Steve Nelson: Opportunity to reboot regional broadband project


WASHINGTON, MA. >> The resignation last week of Eric Nakajima as director of the Massachusetts Broadband Institute provides an opportunity for MBI and WiredWest to reboot the stalled last-mile broadband project in Western Mass. This will require both parties to negotiate in good faith toward a solution which meets the needs of the towns and their citizens.

The current impasse between MBI and WiredWest came into sharp focus on Dec. 1 of last year when Nakajima announced in a letter to town officials that MBI was withholding funding from WiredWest because of problems with WiredWest's financial model and with its proposed Operating Agreement, through which towns would share ownership of a regional fiber-optic network.

Nakajima scheduled two public meetings to present MBI's rationale for the letter, and allow a rebuttal by WiredWest. WiredWest warned MBI that the room for the first meeting was too small, and an uproar ensued when a hundred or so town officials and broadband supporters were kept out. The second meeting was postponed and has not been rescheduled.

RFP now shelved

Soon after, Nakajima approved issuing a Request For Proposals to hire an engineering firm to design the network. A summary of the draft RFP was made public on Christmas Eve, with towns given until Jan. 15 to provide feedback to MBI. Faced with criticism of the schedule, since Select Boards do not normally meet during the holidays, Nakajima extended the deadline for two weeks. The RFP has since been shelved.

For its part, in December WiredWest appointed a negotiating team to resolve differences with MBI over the financial model and Operating Agreement.
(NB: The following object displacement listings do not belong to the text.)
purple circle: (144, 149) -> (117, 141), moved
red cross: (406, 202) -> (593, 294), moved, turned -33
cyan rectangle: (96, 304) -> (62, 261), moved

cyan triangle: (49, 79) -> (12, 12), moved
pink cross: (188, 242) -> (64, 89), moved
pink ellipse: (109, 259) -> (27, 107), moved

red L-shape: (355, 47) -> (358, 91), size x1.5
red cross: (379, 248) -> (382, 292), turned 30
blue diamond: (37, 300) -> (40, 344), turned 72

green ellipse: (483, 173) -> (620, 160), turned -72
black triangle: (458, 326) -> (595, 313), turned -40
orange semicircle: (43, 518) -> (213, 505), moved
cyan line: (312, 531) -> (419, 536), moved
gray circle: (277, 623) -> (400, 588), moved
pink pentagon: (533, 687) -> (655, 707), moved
Through several constructive in-depth work sessions with MBI's finance staff, WiredWest has revised its model essentially to MBI's satisfaction.
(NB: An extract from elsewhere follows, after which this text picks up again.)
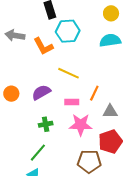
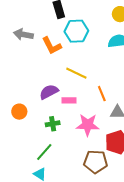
orange line: (94, 93) -> (102, 94), turned -49
orange circle: (11, 94) -> (19, 112), moved
pink rectangle: (72, 102) -> (69, 100), moved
The issue of ownership, however, remains unresolved. The MBI policy advocated by Nakajima requires that network infrastructure located within a town must be owned by that town. But many towns have made it clear that they do not want to own the infrastructure individually, but rather to own it together through WiredWest.

A year ago the Baker-Polito administration publicly expressed support for the last-mile initiative. It is now engaged in a close review of the project and has put it on "pause". One of its major concerns is the financial burden the project will place on our small towns. Indeed, this is an issue everyone must take very seriously.

At town meetings last spring, 24 towns overwhelmingly approved borrowing a total of $38 million for the project, to be matched with $22 million from MBI. They understand that there are risks, and most see shared ownership as the best way of reducing those risks. They also understand only too well that not having broadband is a threat to their economic well-being and quality of life.

Faced with declining and aging populations, and increasing costs of operations, many towns are actively exploring how they might share the provision of town services. State Rep. William "Smitty" Pignatelli has been a forceful advocate for regionalization. The Baker-Polito "Community Compact" initiative is an important and innovative impetus toward that end. A regional broadband network, owned together by towns through their WiredWest cooperative, should be part of the solution.

Assure towns choice

How to bring broadband to towns must be approved by those towns, which are providing about two-thirds of the funding. A few towns, like Otis and Mount Washington, have decided that they want to own a standalone network and not be part of WiredWest. Provided that they can demonstrate to MBI the financial viability of a single-town network, that is their choice.

A few towns, like Middlefield, faced with the cost of constructing a fiber network in their town, are considering fixed wireless instead. Unlike the mobile wireless your phone uses, this involves numerous antennas around town which deliver Internet connectivity to small rooftop antennas. Because it requires line-of-sight to work, this technology has problems in hilly and leafy terrain. It also delivers lower speeds and is less future-proof than fiber. But provided that those towns can demonstrate to MBI the financial viability of fixed wireless, that is their choice.

Most towns, however, want shared ownership of a regional fiber network through WiredWest. Having now demonstrated to MBI the financial viability of the network, that is their choice.

The writer is Legal/Governance Chair of WiredWest. The opinions expressed are his own and not necessarily those of WiredWest.